Provided entries:
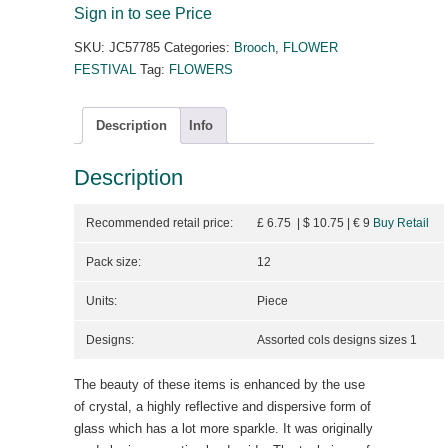
Sign in to see Price
SKU:
JC57785
Categories:
Brooch
,
FLOWER
FESTIVAL
Tag:
FLOWERS
Description
Info
Description
Recommended retail price:
£ 6.75 | $ 10.75
| €
9
Buy Retail
Pack size:
12
Units:
Piece
Designs:
Assorted cols designs sizes 1
The beauty of these items is enhanced by the use
of crystal, a highly reflective and dispersive form of
glass which has a lot more sparkle. It was originally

Exercise goal: Transcribe all the records above word for word, without their images.

Written response:
Sign in to see Price
SKU:
JC57785
Categories:
Brooch
,
FLOWER
FESTIVAL
Tag:
FLOWERS
Description
Info
Description
Recommended retail price:
£ 6.75 | $ 10.75
| €
9
Buy Retail
Pack size:
12
Units:
Piece
Designs:
Assorted cols designs sizes 1
The beauty of these items is enhanced by the use
of crystal, a highly reflective and dispersive form of
glass which has a lot more sparkle. It was originally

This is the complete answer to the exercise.